The biggest change is the fact that the previous three-tier court system in family law has now been replaced by a single combined court. This is all primarily aimed at making this area of law more accessible and expeditious when it comes to dealing with around 270,000 such family law cases each and every year.
New laws and procedures were required, as children were known to be suffering unnecessary delays in the determination of their care and supervision orders in the past. In fact, such cases took an astounding and totally unacceptable average of 56 weeks to be resolved by the courts. The new laws that have just come into force now dictate that such cases should take a maximum of 26 weeks to be settled.
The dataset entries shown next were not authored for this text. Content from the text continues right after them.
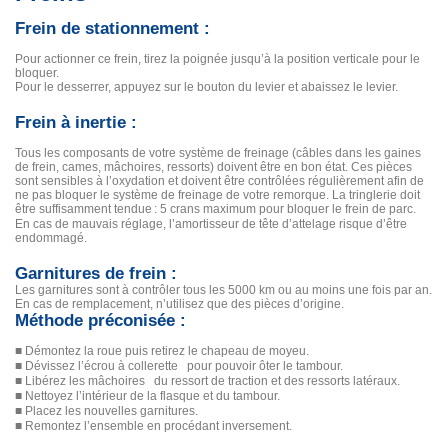
Frein de stationnement :
Pour actionner ce frein, tirez la poignée jusqu’à la position verticale pour le
bloquer.
Pour le desserrer, appuyez sur le bouton du levier et abaissez le levier.
Frein à inertie :
Tous les composants de votre système de freinage (câbles dans les gaines
de frein, cames, mâchoires, ressorts) doivent être en bon état. Ces pièces
sont sensibles à l’oxydation et doivent être contrôlées régulièrement afin de
ne pas bloquer le système de freinage de votre remorque. La tringlerie doit
être suffisamment tendue
: 5 crans maximum pour bloquer le frein de parc.
En cas de mauvais réglage, l’amortisseur de tête d’attelage risque d’être
endommagé.
Garnitures de frein :
Les garnitures sont à contrôler tous les 5000 km ou au moins une fois par an.
En cas de remplacement, n’utilisez que des pièces d’origine.
Méthode préconisée :
■
Démontez la roue puis retirez le chapeau de moyeu.
■
Dévissez l’écrou à collerette pour pouvoir ôter le tambour.
■
Libérez les mâchoires du ressort de traction et des ressorts latéraux.
■
Nettoyez l’intérieur de la flasque et du tambour.
■
Placez les nouvelles garnitures.
■
Remontez l’ensemble en procédant inversement.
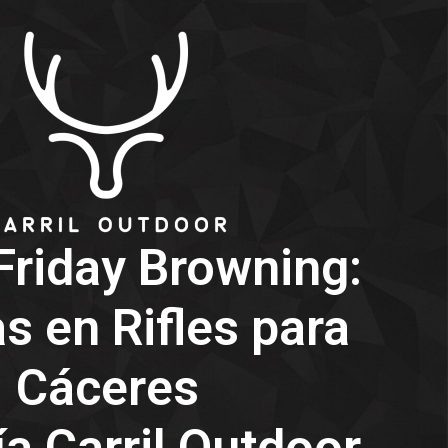
Friday Browning:
s en Rifles para
Cáceres
a Carril Outdoor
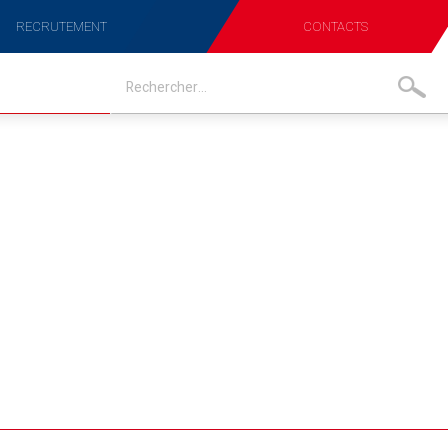
RECRUTEMENT
CONTACTS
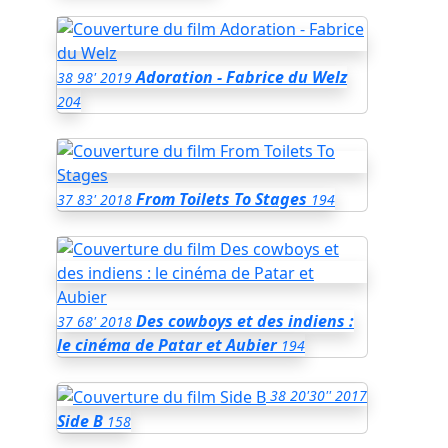
Adoration - Fabrice du Welz
38
98'
2019
204
From Toilets To Stages
37
83'
2018
194
Des cowboys et des indiens :
37
68'
2018
le cinéma de Patar et Aubier
194
38
20'30''
2017
Side B
158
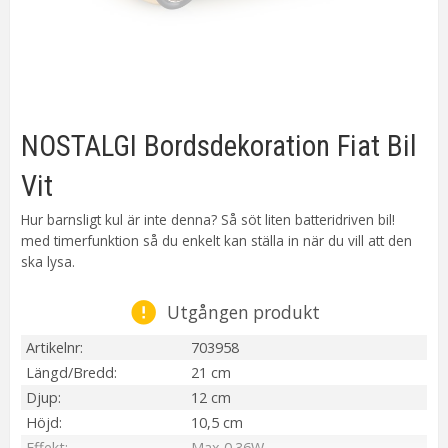
NOSTALGI Bordsdekoration Fiat Bil
Vit
Hur barnsligt kul är inte denna? Så söt liten batteridriven bil!
med timerfunktion så du enkelt kan ställa in när du vill att den
ska lysa.
Utgången produkt
Artikelnr
703958
Längd/Bredd
21 cm
Djup
12 cm
Höjd
10,5 cm
Effekt
Max 0.36W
However, there are facilities in place whereby this deadline can be extended and people working in this area of law fear that this may be relied upon so regularly that in the end there might not be any real speeding up of such cases after all.
At this point it is very important to consider the individuals who will be affected by this law: we are talking about vulnerable children who have been removed from their parents by local authorities and placed in care. Of course, it is imperative that such cases be determined as quickly as possible, but unfortunately, especially when it comes to parents being placed on drugs and alcohol rehabilitation programmes that can last for up to a year, the family court must ensure the child’s needs are always best served and this needs to be balanced with the fact that the parent deserves a chance to prove that they can get back on their feet and take care of their own children.
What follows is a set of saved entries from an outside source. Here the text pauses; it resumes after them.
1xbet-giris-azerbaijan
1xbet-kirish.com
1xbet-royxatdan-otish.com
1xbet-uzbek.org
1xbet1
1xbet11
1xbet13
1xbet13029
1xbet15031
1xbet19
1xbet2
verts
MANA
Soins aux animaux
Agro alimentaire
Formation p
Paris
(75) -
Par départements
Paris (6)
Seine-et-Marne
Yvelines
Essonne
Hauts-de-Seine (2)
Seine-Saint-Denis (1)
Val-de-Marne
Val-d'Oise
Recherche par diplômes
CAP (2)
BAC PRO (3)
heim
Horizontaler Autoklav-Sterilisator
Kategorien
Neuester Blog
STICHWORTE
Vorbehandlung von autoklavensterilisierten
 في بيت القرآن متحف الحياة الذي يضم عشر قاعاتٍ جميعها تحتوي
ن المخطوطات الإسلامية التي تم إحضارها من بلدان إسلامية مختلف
Another law has come into effect and received mixed reviews. This is the requirement for couples who are looking to get a divorce to attend mediation sessions beforehand. This is required in order to prevent such acrimonious disputes over financial matters and rights of access to children. Whilst we can all see what is being attempted here, some might argue that it is rather dictatorial to force couples who are intending to divorce to attend such sessions. However, where children are concerned more so than financial matters, this could mean far less suffering in the future if these mediation sessions work well and this will only ever be for the greater good.
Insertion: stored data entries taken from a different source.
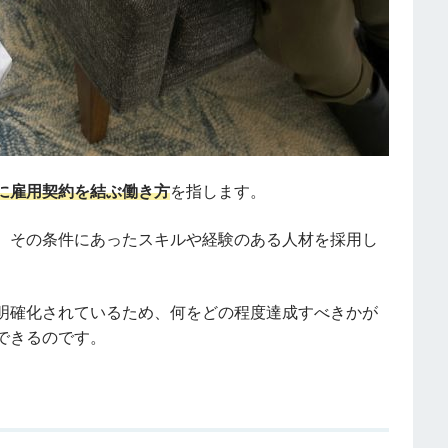
に雇用契約を結ぶ働き方
を指します。
、その条件にあったスキルや経験のある人材を採用し
明確化されているため、何をどの程度達成すべきかが
できるのです。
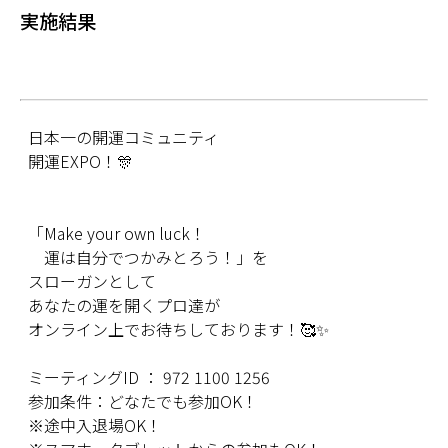
実施結果
日本一の開運コミュニティ
開運EXPO！🎊
「Make your own luck！
運は自分でつかみとろう！」を
スローガンとして
あなたの運を開くプロ達が
オンライン上でお待ちしております！🥰✨
ミーティングID ： 972 1100 1256
参加条件：どなたでも参加OK！
※途中入退場OK！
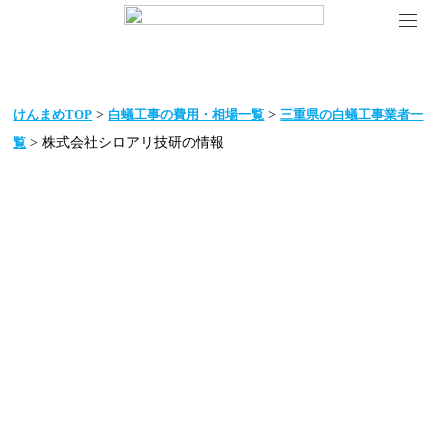
>
>
けんまめTOP
白蟻工事の費用・相場一覧
三重県の白蟻工事業者一
> 株式会社シロアリ技研の情報
覧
Justice Minister Simon Hughes has stated that the new laws were required in order to fix what was a “very dysfunctional system”. Mr Hughes also accepted that the new family laws represented a “hugely important change”. There would appear to be no denying either of his assertions here, and now it will be a case of waiting to see how these new laws and regulations work in practice. Fingers crossed it will mean that cases are resolved far more expeditiously and that children no longer suffer to the same extent as before.